Meer kans op verlies Nederlanderschap

Nieuwsbericht | 28-01-2015

Minister Opstelten (Veiligheid en Justitie) wil in meer gevallen het Nederlanderschap kunnen intrekken na voorafgaande strafrechtelijke veroordeling voor het geven of volgen van terroristische training. De bewindsman heeft hiertoe een wijzigingsvoorstel naar de Tweede Kamer gestuurd dat tegemoet komt aan een wens van de VVD-fractie.

Volgens het in september 2014 bij de Tweede Kamer ingediende wetsvoorstel kan het Nederlanderschap alleen worden ingetrokken als het strafbare feit na inwerkingtreding van het wetsvoorstel is gepleegd. Dit beperkt de mogelijkheden om het Nederlanderschap in te trekken van bijvoorbeeld jihadisten die op dit moment deelnemen aan een terroristisch trainingskamp in Syriio of Irak. Opstelten vindt dit onwenselijk gelet op het aantal uitreizigers en de jongste internationale ontwikkelingen. Daarom past hij het wetsvoorstel aan zodat ook het Nederlanderschap van de huidige groep Syriiogangers kan worden ingetrokken, met als voorwaarde dat er nog geen onherroepelijke strafrechtelijke veroordeling is uitgesproken voor inwerkingtreding van de wet.

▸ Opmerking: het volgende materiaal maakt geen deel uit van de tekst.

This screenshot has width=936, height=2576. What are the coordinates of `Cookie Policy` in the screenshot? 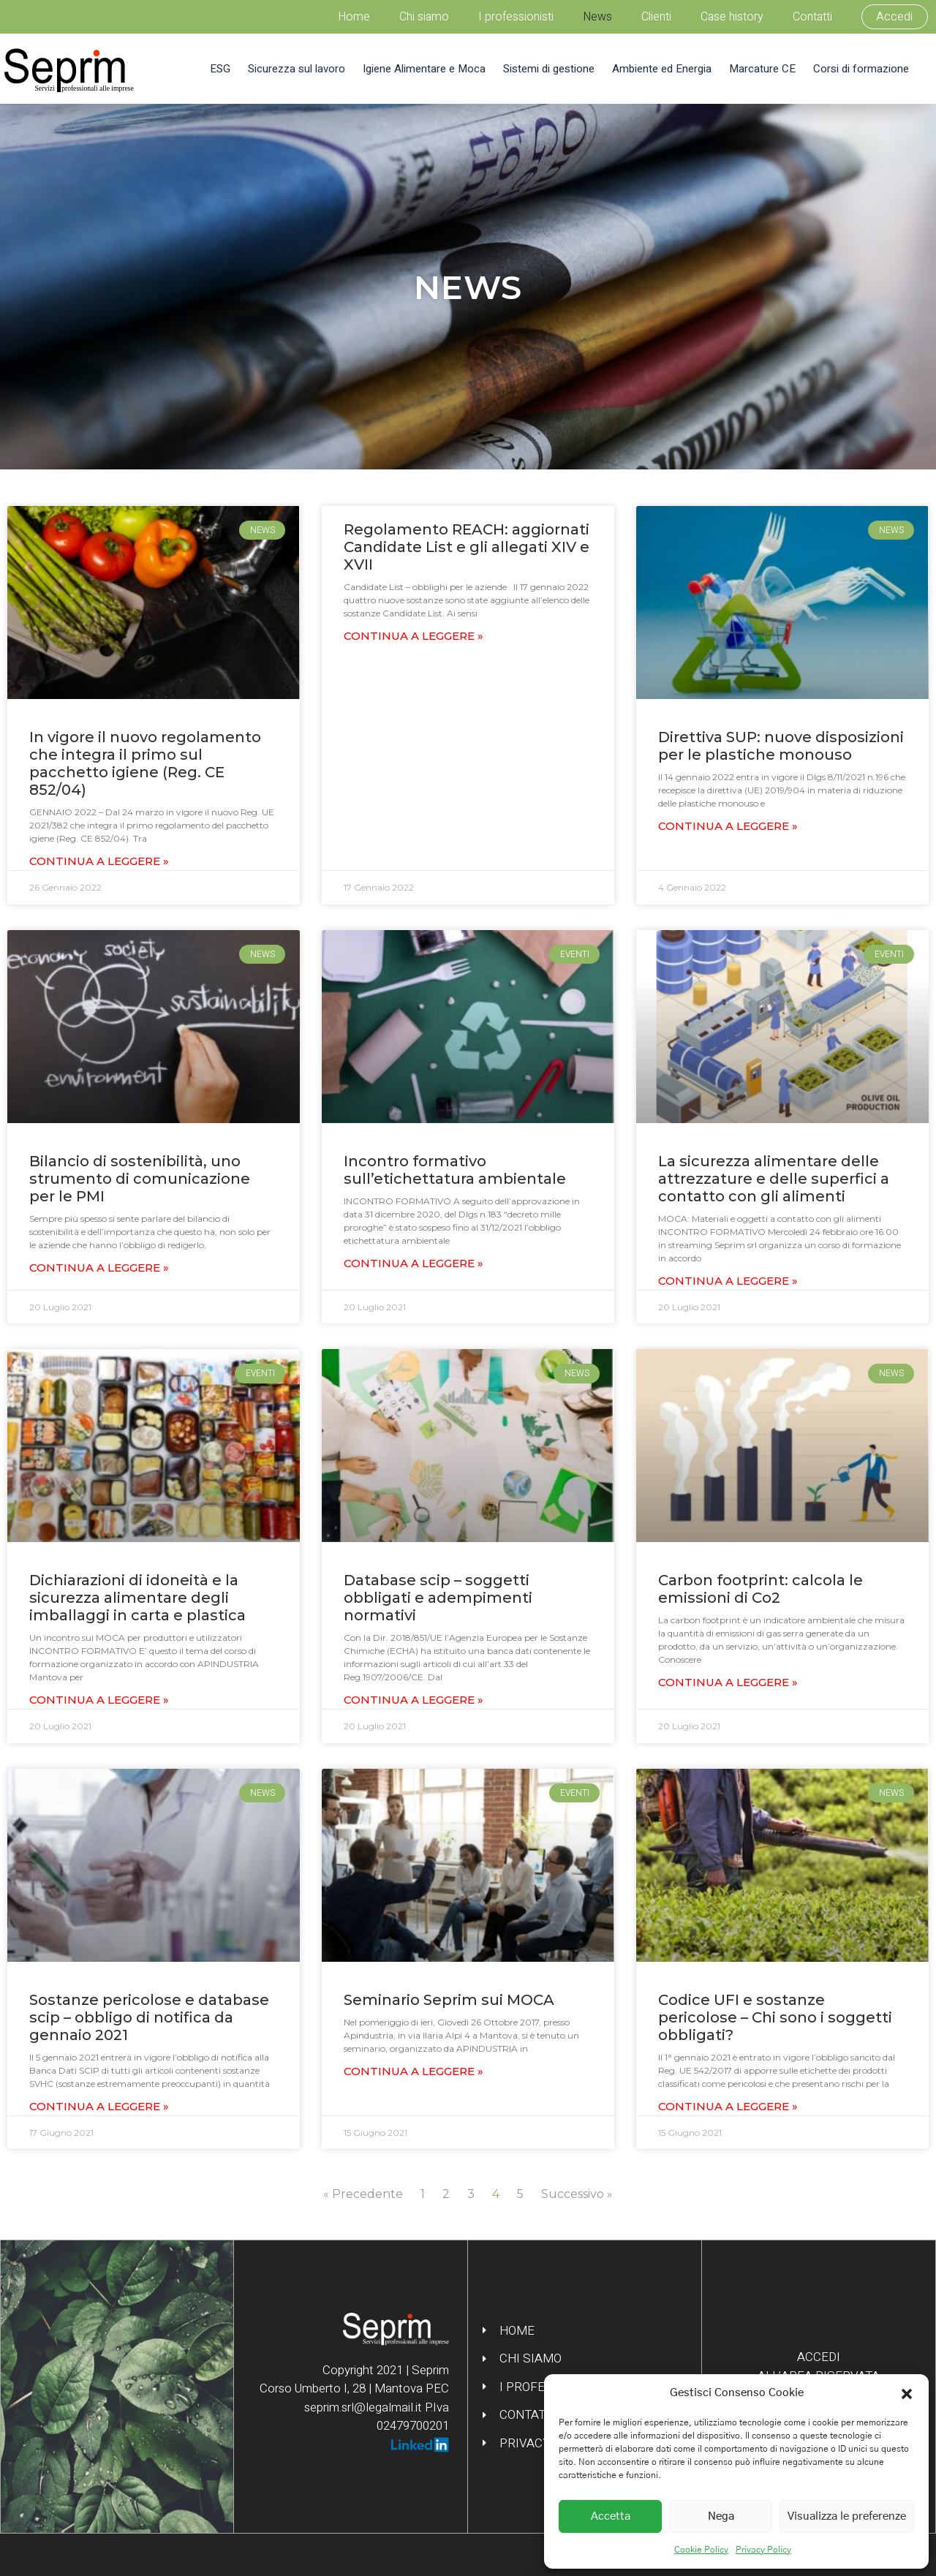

Hiermee wordt nog eens tot uitdrukking gebracht dat het Nederlanderschap niet op enigerlei wijze faciliterend mag zijn om in den vreemde terroristische misdrijven te plegen of personen voor te bereiden op het plegen van terroristische misdrijven, aldus de bewindsman.

Het besluit tot intrekking van het Nederlanderschap is voorbehouden aan de minister van Veiligheid en Justitie en is een bestuurlijke maatregel die volgt op een onherroepelijke strafrechtelijke veroordeling. Intrekking zal altijd worden getoetst op proportionaliteit, conform Europese jurisprudentie en mag niet leiden tot staatloosheid. Tegen de beslissing om het Nederlanderschap te ontnemen is bezwaar en daarna beroep bij de rechter mogelijk.